On Fri, 7 Sep 2001, Ben Reser wrote:
> On Thu, Aug 30, 2001 at 07:50:52PM +0800, Ian C. Sison wrote:
> > Yes iptables works, but if you go via the /etc/sysconfig/iptables and
> > start it using the initscript of iptables, it will bomb out with a
> > segfault. iptables-restore has some bug, however if you invoke iptables
> > with the lines inside /etc/sysconfig/iptables individually, it works.
>
> WRONG WRONG WRONG WRONG! Don't do that.
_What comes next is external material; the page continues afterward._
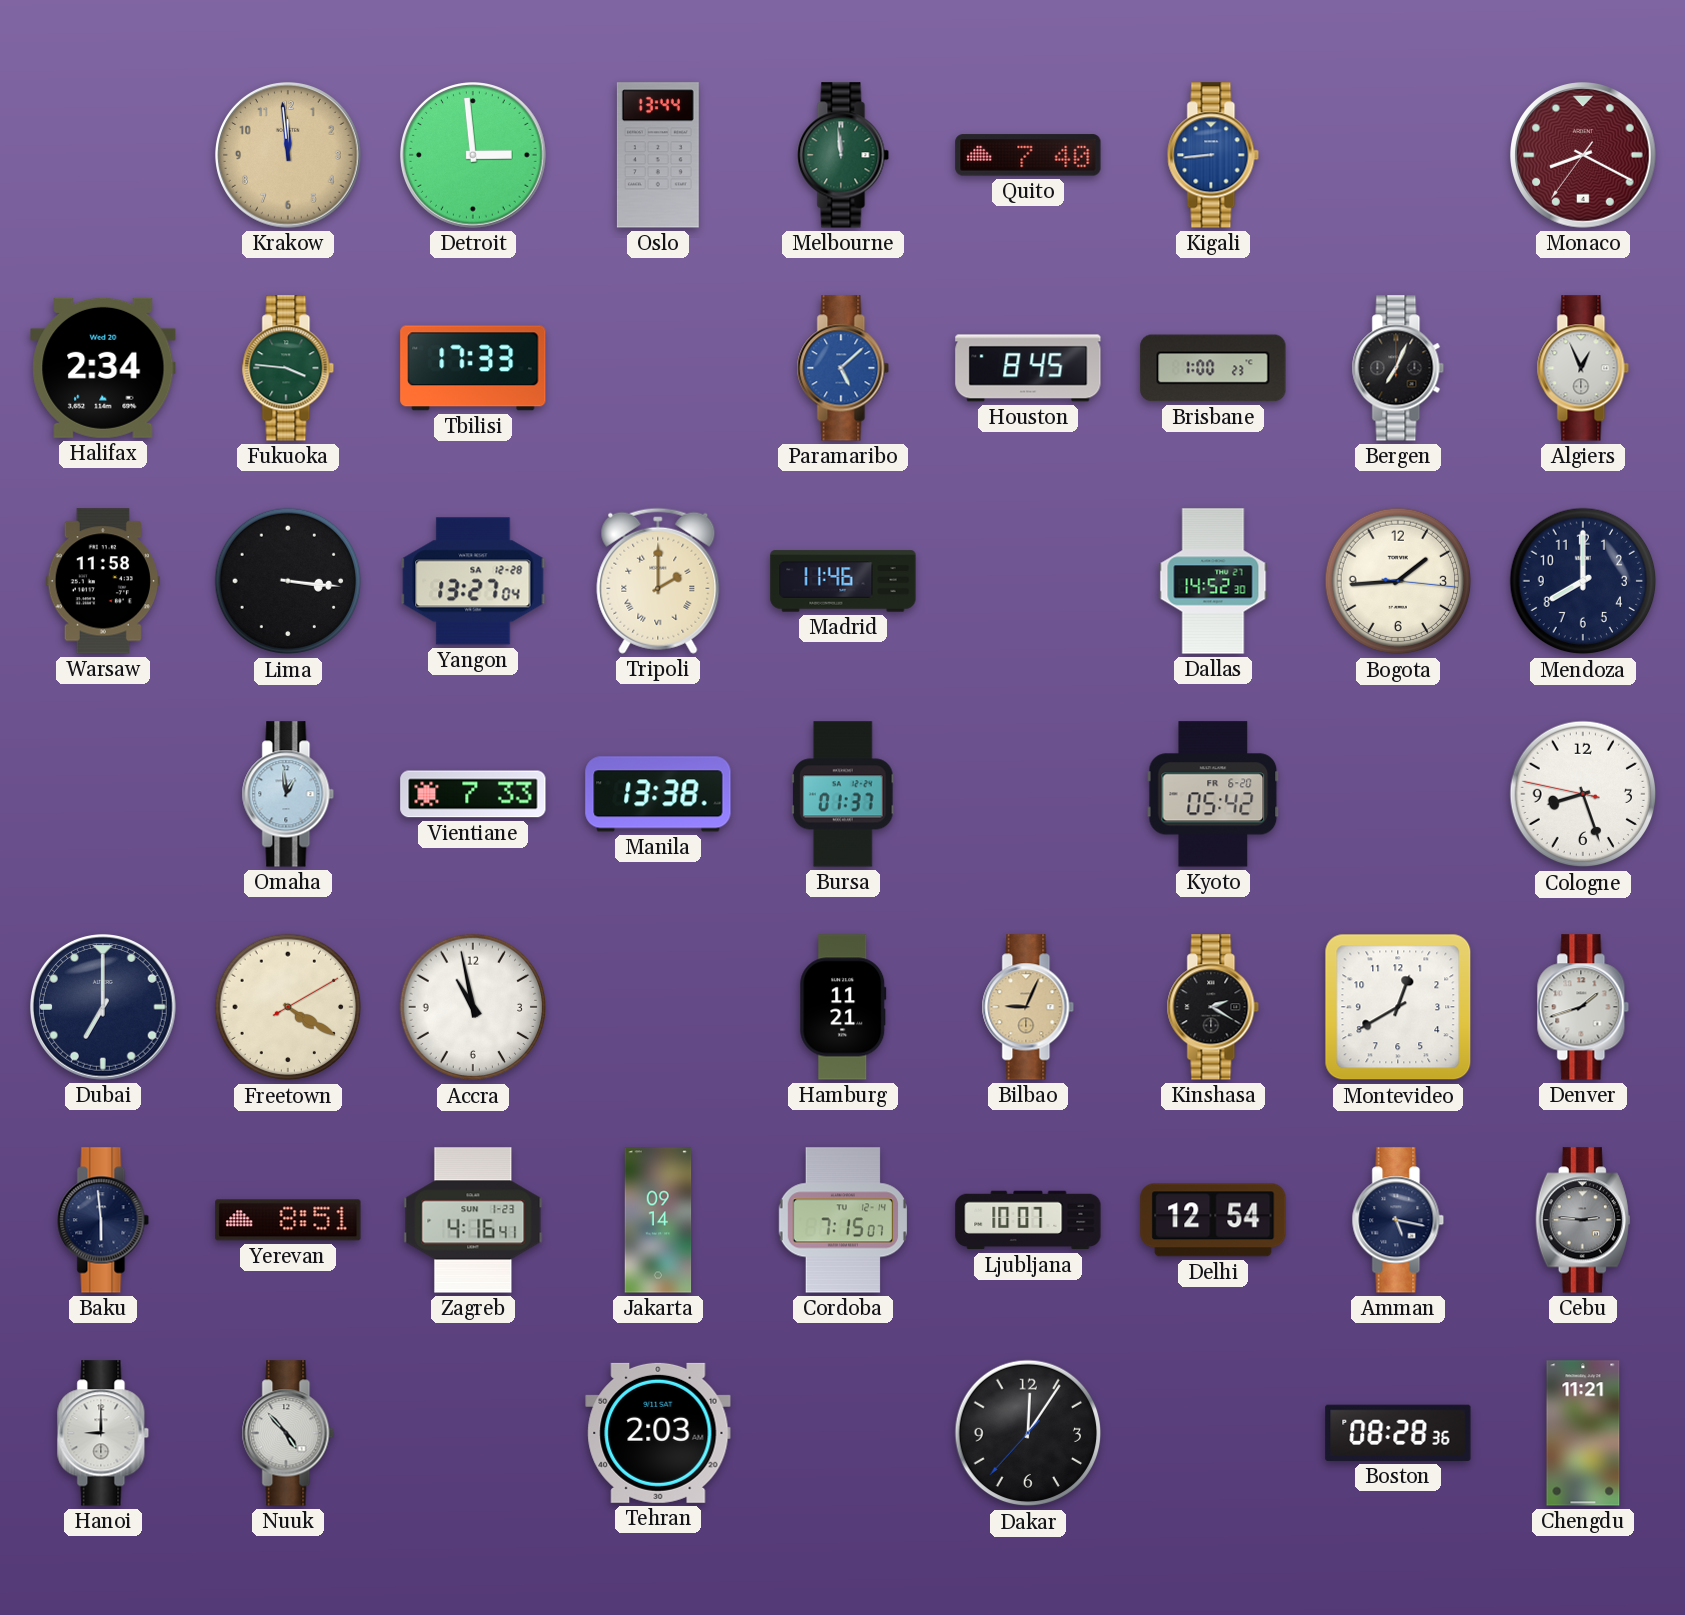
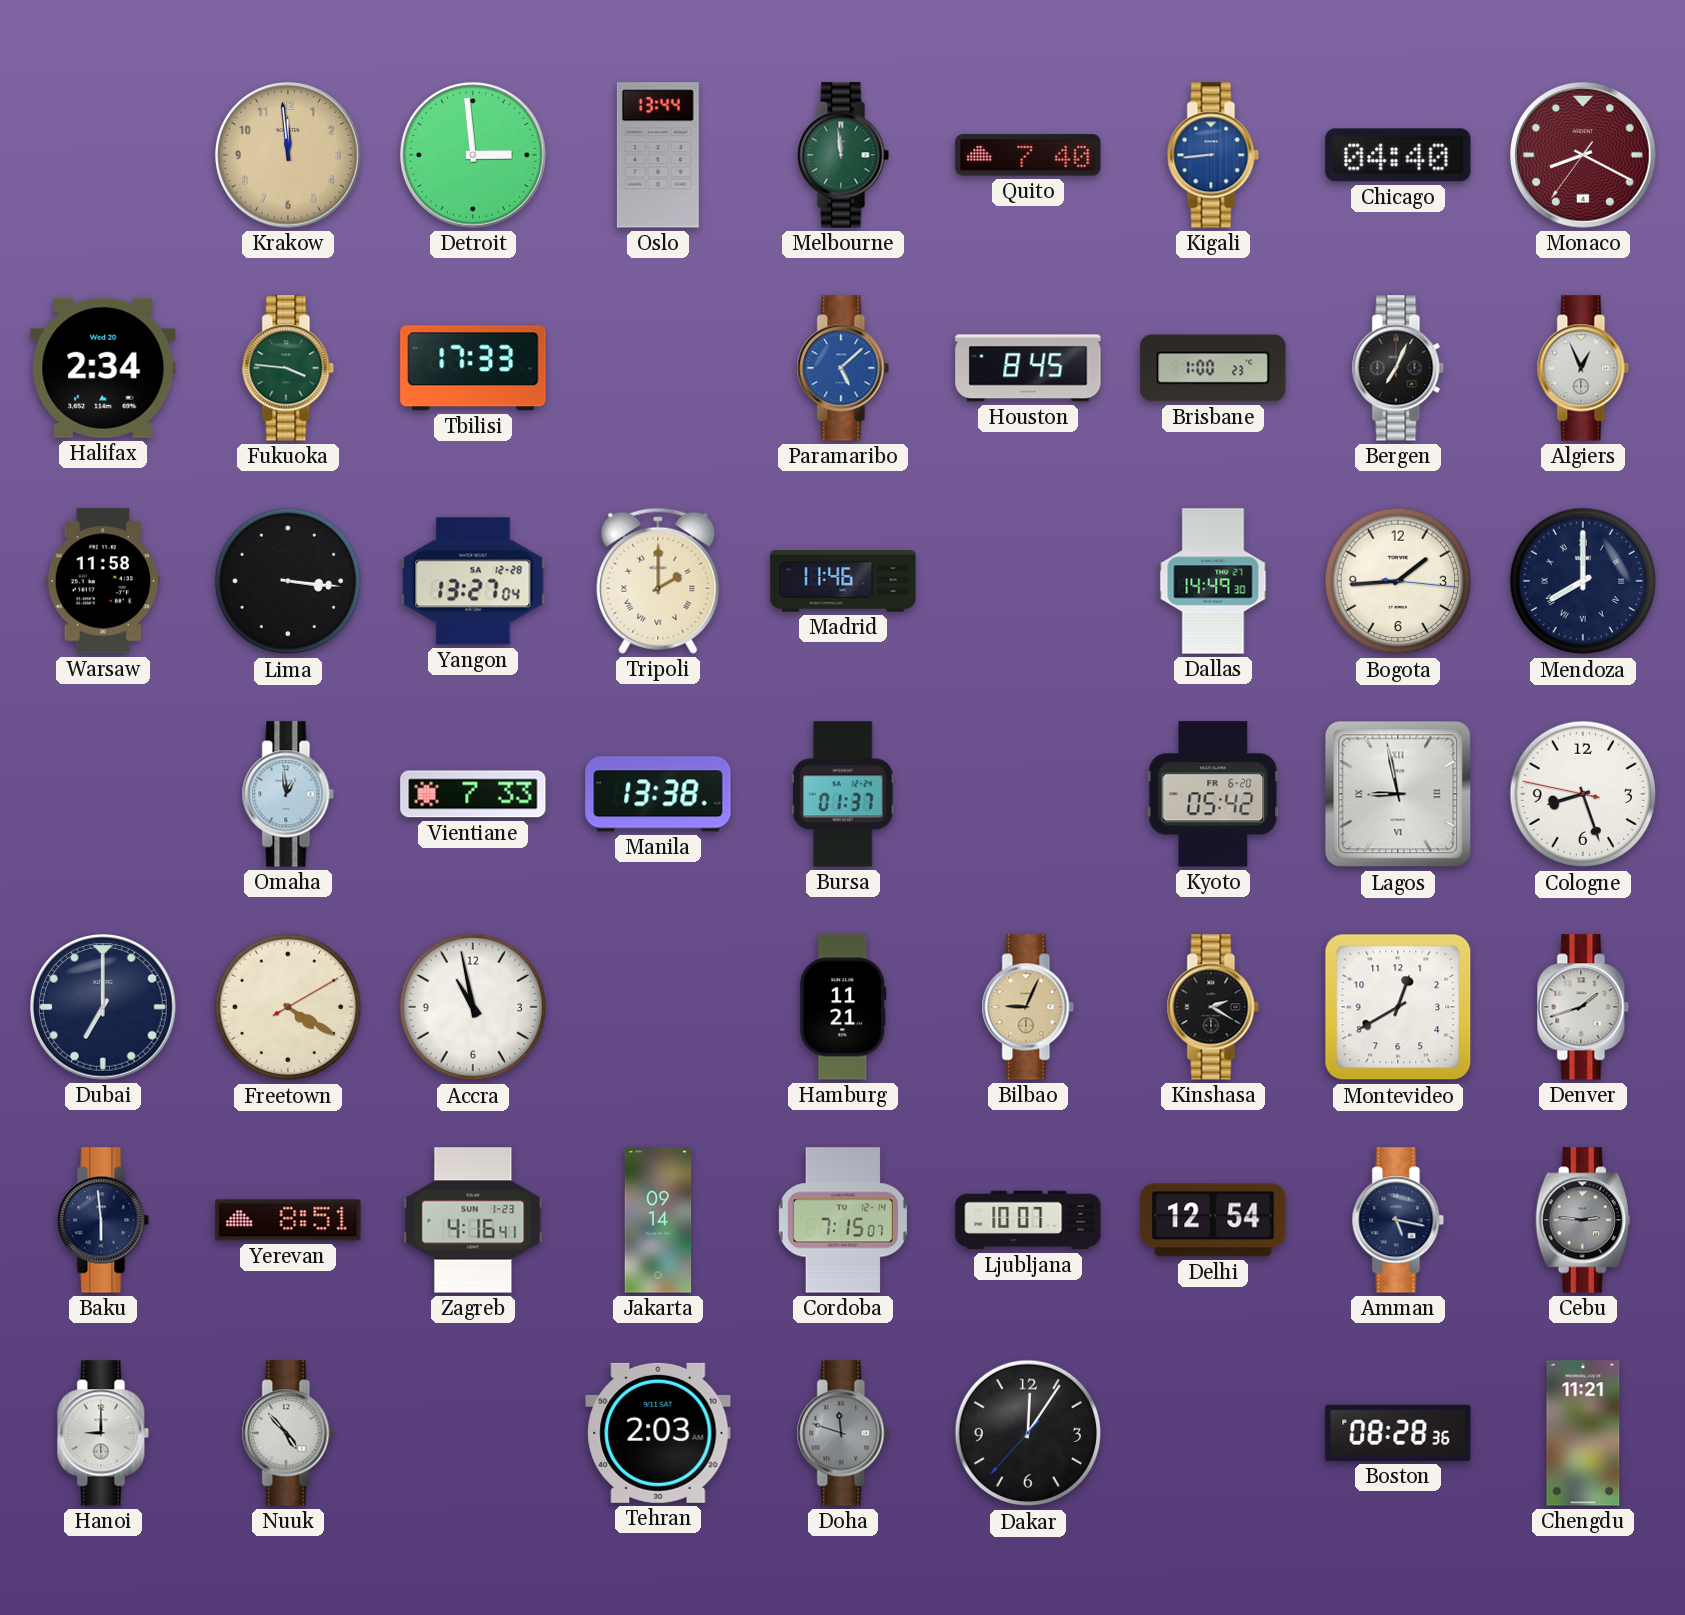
Chicago: none -> 04:40
Dallas: 14:52 -> 14:49
Mendoza numerals: Arabic -> Roman
Lagos: none -> 8:58
Doha: none -> 11:48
It'll start emmitting all
> kinds of errors when you do: /etc/init.d/iptables save which calls
> iptables-save.
>
> The problem is that iptables-restore doesn't realize people are doing
> things wrong and segfaults when it sees a -t flag.
>
> > I made a modification to the initscript and sent it off to the maintainer
> > of the package already.
>
> Yeah and they applied it and it causes preciously the problem I
> described above.
It _is_ a bug in that it should not segfault when given a wrong input
stream. If the format of the file changed radically from ipchains-save,
then this situation should be handled gracefully, and not with a segfault.
Segfaults leave users clueless and will find a way around it. In fact the
original iniscript even called iptables-restore with a '-f' flag, which
led me to believe that the package was not tested before it was released.
More doubt here.
Furthermore, As /etc/sysconfig/iptables (like ipchains) is coded manually,
to effect global settings to the firewall, incidents like this will occur,
and segfaults are truly misleading. MY mistake was that i didn't look
much into the format of iptables-save before reporting the error.
In any case. now that that is cleared up what is more correct? The old
format of ipchains in /etc/sysconfig/iptables (which a lot of people are
used to), or follow the new convention of iptables-restore?